Monday, 19 October 2009
Last week I was having a conversation with a colleague about SaaS, mobile computing, and monopolies. As is usual with conversations in which I am involved we got to musing about people aspects of working in this industry. Now my colleague is a young rising star and is a proper tech-head. He's heavily into home automation and sees the future of computing as being mobile and XaaS-driven - which looks about right at this moment in time. However his response to my people angle was a pretty blunt "good idea and it's probably relevant now but soon it won't be 'cause companies won't need so many people to do this sort of thing" (he drew an arc to indicate the workers in the large operations centre that we were sat in). I wondered what he meant. Did he see the future of ITSM as being an automated one? That SaaS scaling would reduce the size of our industry and introduce much more self-service? Technology that repaired and configured itself? He also suggested that much of the manual work will be outsourced.
Posted by Anonymous at 09:21
Wednesday, 14 October 2009
Recently there has been an increasing number of commentators who are giving mucho lip service to the people aspects of IT service management. Yet some of these bloggers do nothing short of flaming those who won't follow what they consider to be the correct processes. Right intention - wrong method!
There's theory and empirical evidence behind this, but its like the old childrens' story about the North Wind and the Sun. They both have a contest to see who can get an old man to take his hat off. The North Wind huffs and puffs and blows up a gale, but the old man just pulls his hat harder down on his head. The sun gives him some warmth and loveliness and the old man does a "phew it's hot today" and off comes the titfer.
In business it's all about achieving the ends (or ensuring that the critical processes are followed), and sometimes salving a manager's (or consultant's) ego can make it more difficult for these ends to be met.
Posted by Anonymous at 09:01
Monday, 12 October 2009
Many recent theories and studies within occupational psychology have been positive about the role that autonomy plays in achieving beneficial workplace outcomes. By ‘beneficial outcomes’ I’m referring to stuff like motivation, performance, innovation, job satisfaction, well-being, receptivity to change, and proactivity to name a few. There are some however, who argue that the field’s preoccupation with autonomy is a reaction to Fredrick W. Taylor’s Principles of Scientific Management. It’s a pretty famous book which influenced millions of working lives (probably including yours). It was published in 1911 and contained the then new technique of time-and-motion studies, and an approach that argued for a reducition in worker decision latitude, and work variety. In total this constituted a major restriction on the freedoms that workers enjoyed at the time. Taylor argued that his approach resulted in increased efficiency from the enterprise point of view, and greater pay (due to greater output) for the employee. The philosophy was based upon the idea that the role of managers is to understand the most efficient method (best practice – sounds familiar?) of achieving a task, and to then to exercise control over the workers to ensure that the task is subsequently performed in this manner. His ideas caught on spectacularly and remained popular throughout the twentieth century. Scientific management is epitomised in the production line that the Ford Motor Company introduced and which we are all familiar with today.

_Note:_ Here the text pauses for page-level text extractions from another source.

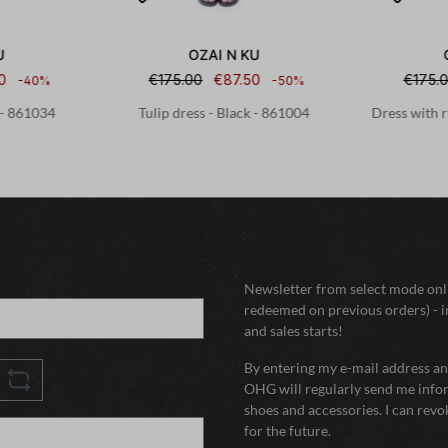
U
OZAI N KU
0
€175.00
€87.50
€175.
-40%
-50%
 - 861034
Tulip dress - Black - 861004
Dress with r
Newsletter from select mode onli
redeemed on previous orders) - i
and sales starts!
By entering my e-mail address and
OHG will regularly send me infor
shoes and accessories. I can rev
for the future.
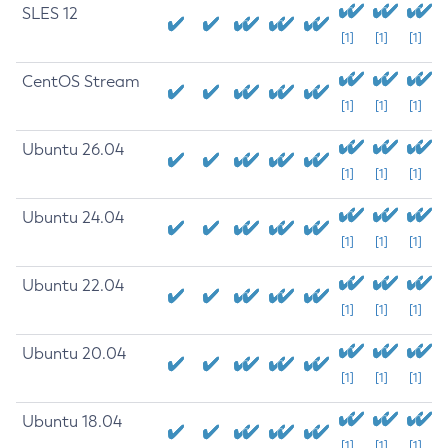
SLES 12
[1]
[1]
[1]
CentOS Stream
[1]
[1]
[1]
Ubuntu 26.04
[1]
[1]
[1]
Ubuntu 24.04
[1]
[1]
[1]
Ubuntu 22.04
[1]
[1]
[1]
Ubuntu 20.04
[1]
[1]
[1]
Ubuntu 18.04
[1]
[1]
[1]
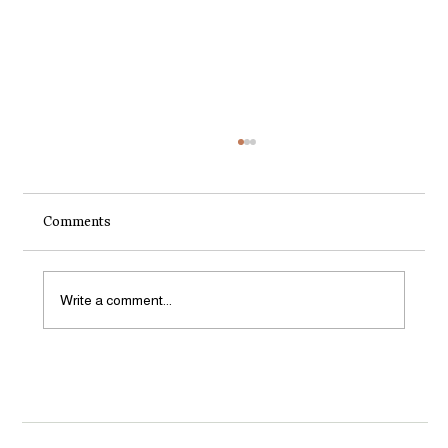
Comments
Write a comment...
How to Start a Small Organic Garden in
Aotearoa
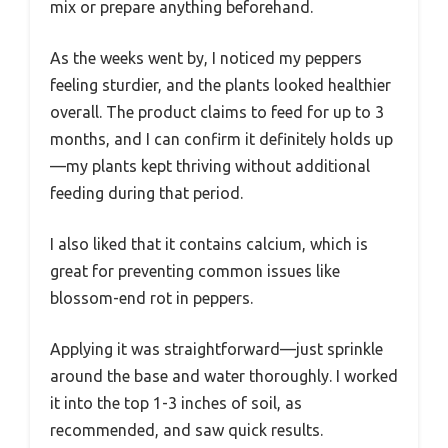
mix or prepare anything beforehand.
As the weeks went by, I noticed my peppers
feeling sturdier, and the plants looked healthier
overall. The product claims to feed for up to 3
months, and I can confirm it definitely holds up
—my plants kept thriving without additional
feeding during that period.
I also liked that it contains calcium, which is
great for preventing common issues like
blossom-end rot in peppers.
Applying it was straightforward—just sprinkle
around the base and water thoroughly. I worked
it into the top 1-3 inches of soil, as
recommended, and saw quick results.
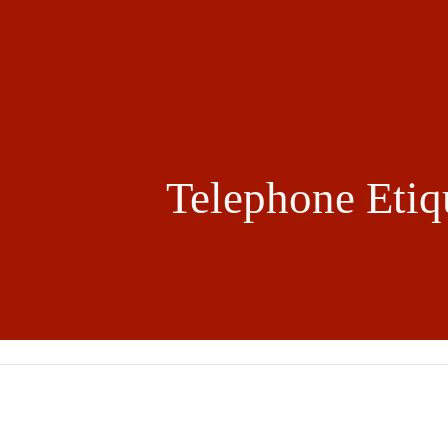
ip to main content
Skip to navigat
Telephone Etiq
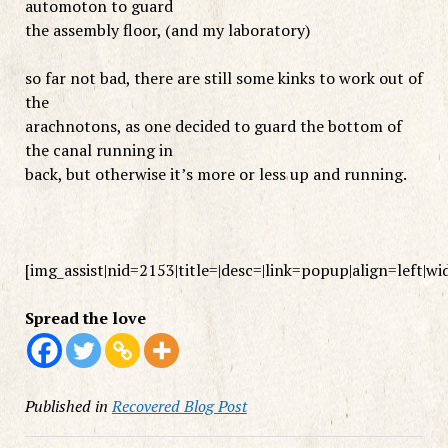
automoton to guard
the assembly floor, (and my laboratory)
so far not bad, there are still some kinks to work out of
the
arachnotons, as one decided to guard the bottom of
the canal running in
back, but otherwise it’s more or less up and running.
[img_assist|nid=2153|title=|desc=|link=popup|align=left|w
Spread the love
Published in
Recovered Blog Post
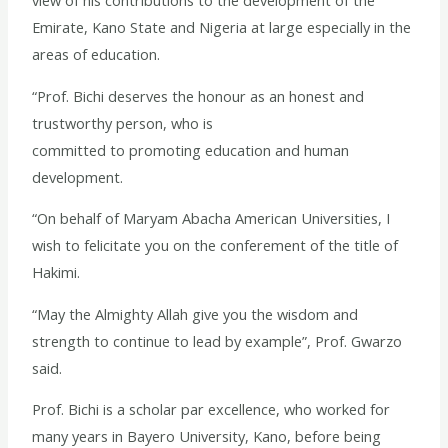
view of his contributions to the development of the
Emirate, Kano State and Nigeria at large especially in the
areas of education.
“Prof. Bichi deserves the honour as an honest and
trustworthy person, who is
committed to promoting education and human
development.
“On behalf of Maryam Abacha American Universities, I
wish to felicitate you on the conferement of the title of
Hakimi.
“May the Almighty Allah give you the wisdom and
strength to continue to lead by example”, Prof. Gwarzo
said.
Prof. Bichi is a scholar par excellence, who worked for
many years in Bayero University, Kano, before being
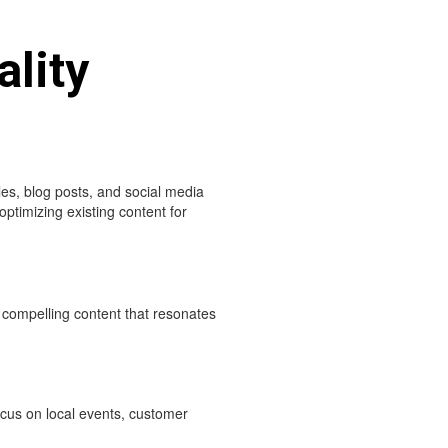
ality
es, blog posts, and social media
optimizing existing content for
 compelling content that resonates
Focus on local events, customer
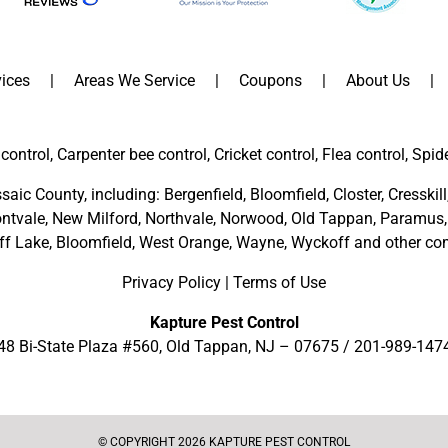
ices
Areas We Service
Coupons
About Us
control, Carpenter bee control, Cricket control, Flea control, Spid
saic County
, including:
Bergenfield
,
Bloomfield
,
Closter
,
Cresskill
ntvale
,
New Milford
,
Northvale,
Norwood,
Old Tappan
,
Paramus,
ff Lake,
Bloomfield,
West Orange,
Wayne,
Wyckoff
and other
com
Privacy Policy
|
Terms of Use
Kapture Pest Control
48 Bi-State Plaza #560, Old Tappan, NJ – 07675 /
201-989-147
© COPYRIGHT 2026 KAPTURE PEST CONTROL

Posted by Anonymous at 18:00
Wednesday, 7 October 2009
In the last two years I have been seriously considering the synergies between the science of occupational psychology and the practice of IT service management. I think the germ of the idea was nourished by a number of different 'nutrients' during my IT career:
- experiences at companies who were struggling to develop a service mindset
- experiences at organisations where the management practices were poor
- my excellent undergraduate education (B.A. Social Psychology at the University of Sussex, 1993 - 1996)
- reading Rob England, the IT Skeptic's blogs in 2007
- talking to colleagues and customers
On that last point, during 2007 I asked a contractor colleague who had many years experience at organisations large and small (including Microsoft) about his view of ITIL and implementations thereof. He talked about a large public sector body which he had recently left who had spent vast amounts implementing ITIL to the letter but where service was still poor. I quizzed him incessantly to get to what he thought was the root cause; "the culture" he eventually said. "ITIL offers a process framework, but it can't change the culture".